LONDON Simon Brueckheimer and Barry Trimmer are to receive The Royal Academy of Engineering's Silver Medal for outstanding contribution to British engineering and commercial development.
Brueckheimer is Consultant Architect at Nortel, and a pioneer of Next Generation Networks, which are changing the face of telecommunications by integrating voice, mobile, and broadband wireless and data communication into one digital system.
Brueckheimer's great insight in 1994 was to see how distinct services, previously carried over separate infrastructures, could be unbundled and moved to servers accessed by a single core network. This made it much easier and more cost-effective to offer broadband and other new, especially multimedia services.

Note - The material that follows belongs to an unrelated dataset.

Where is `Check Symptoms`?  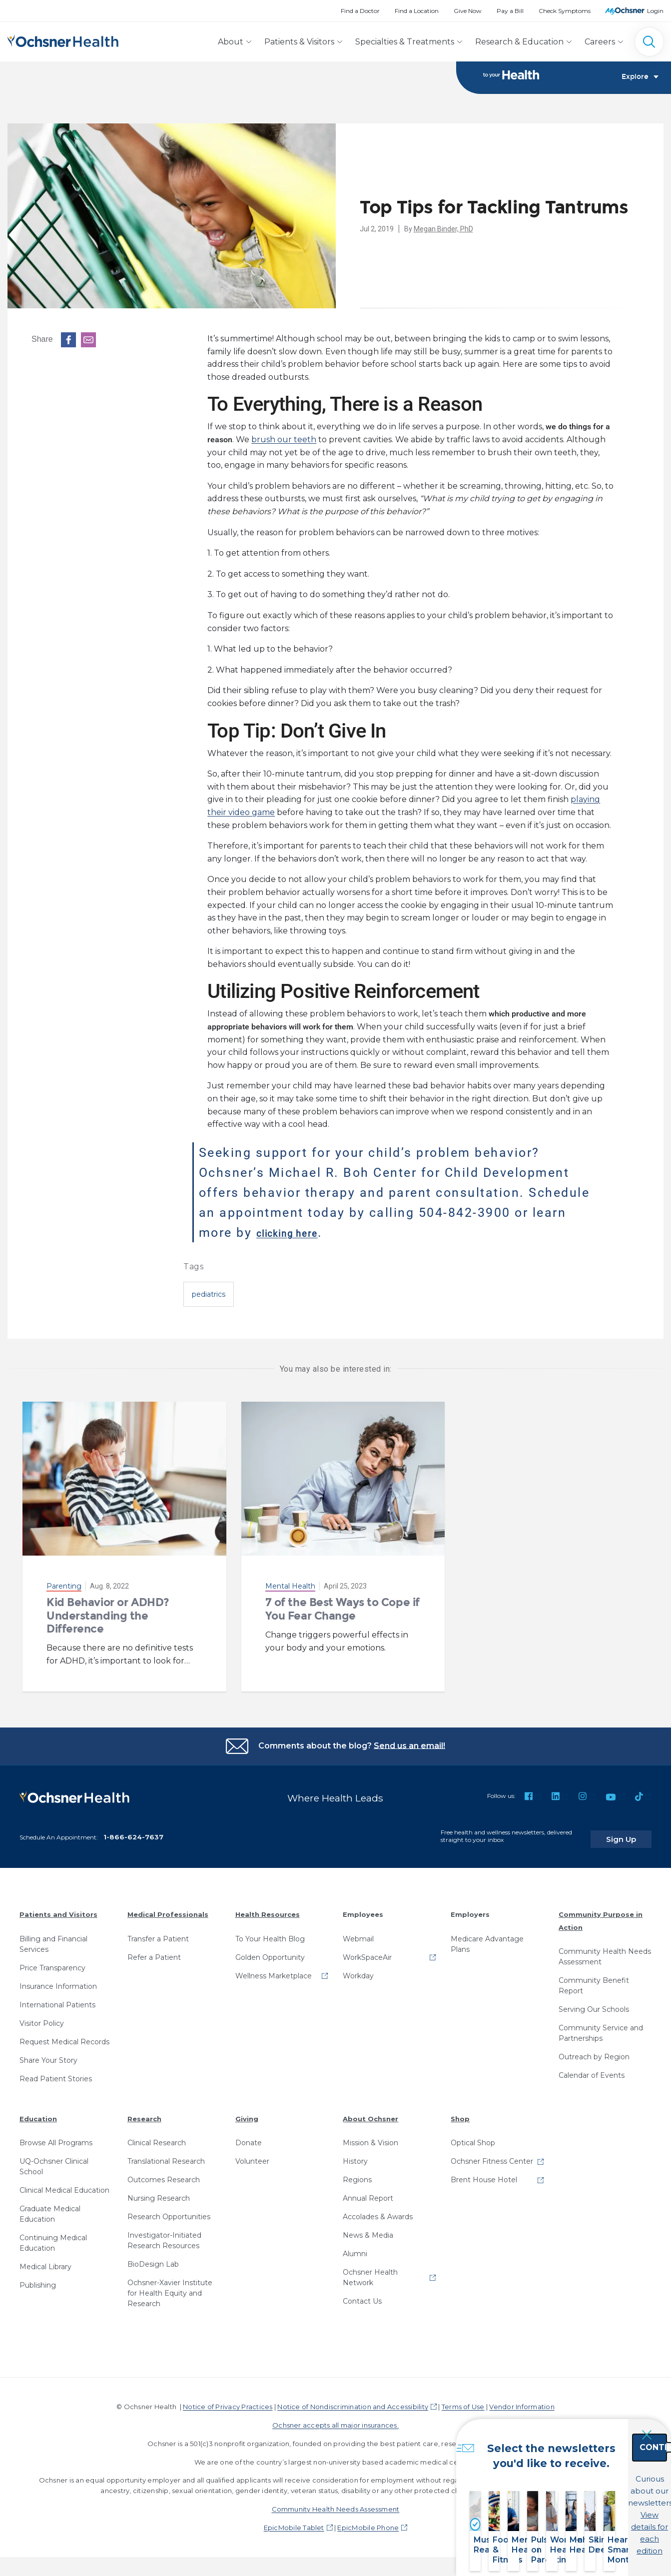 Check Symptoms is located at coordinates (565, 10).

He also designed the first VLSI chip and the systems that enabled this unbundling, and paved the way for the transport of compressed voice signals over packet networks with high-quality.
Trimmer is Research Technology and Engineering Director of Thales UK's aerospace business and is the design authority for the UK's WATCHKEEPER Unmanned Air Vehicle (UAV) programme, for which the MoD recently made Thales UK its preferred bidder in this £800 million programme.

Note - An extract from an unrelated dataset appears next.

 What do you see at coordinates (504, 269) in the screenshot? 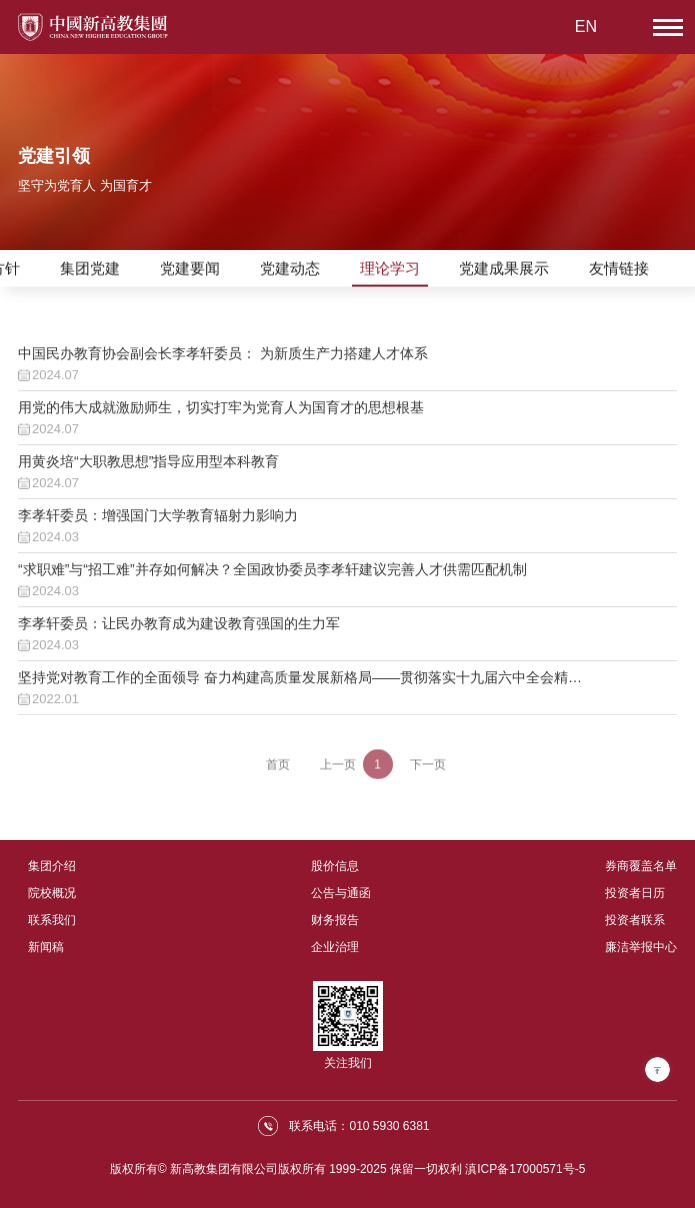 I see `党建成果展示` at bounding box center [504, 269].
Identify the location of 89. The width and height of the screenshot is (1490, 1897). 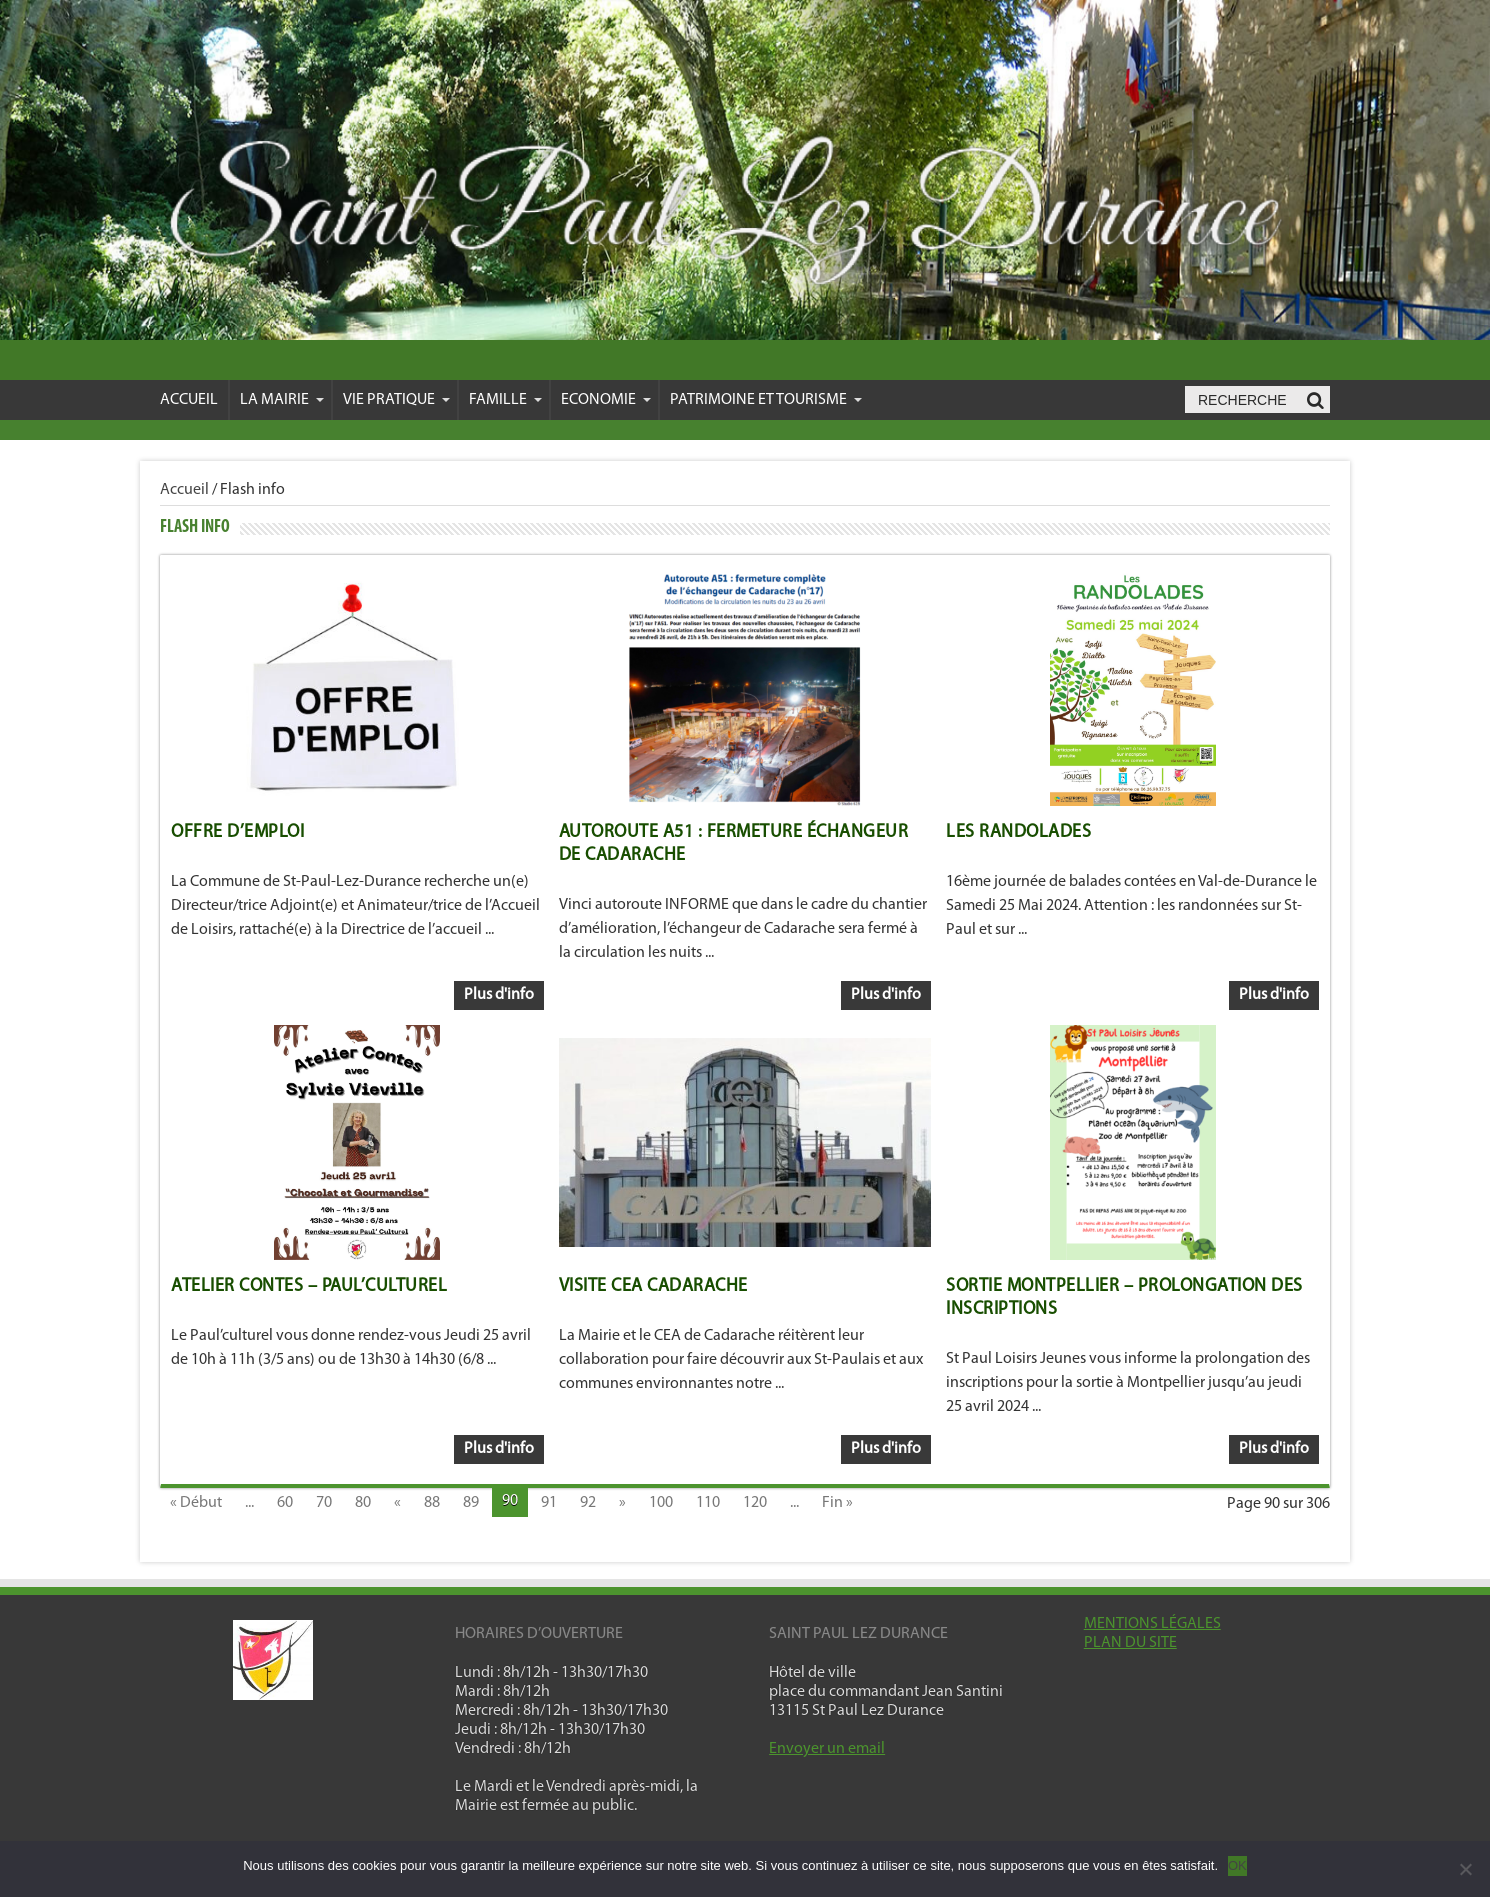 (471, 1503).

Trimmer has worked at the cutting edge of radar design for the last 25 years. He was instrumental in the antenna design for both the Searchwater radar for the Nimrod MR2, and the helicopter-based ASaC radar. In 1988 he led the technical development of a portable radar, MSTAR, for the British Army, which is in service today and in April 2005 was accepted into service in Australia. The design combines very advanced Doppler processing capability with low weight and power consumption. Over 500 MSTARs have also been licensed abroad or sold for export.
From the mid-1990s, Trimmer led the generation of the key signal-processing systems for a number of new airborne radars, each significantly more complex than previous generations – two versions of Searchwater for the Mk7 Sea King helicopter, which has had outstanding success in the last Gulf conflict and has recently started trials in the advanced Nimrod MRA4, and the I-Master SAR radar for UAV applications. He has lead the design of many of the algorithms and has developed new engineering protocols to manage this complex work. Searchwater 2000AEW is now fully operational in the Royal Navy's Sea Kings and has been praised for its operational flexibility.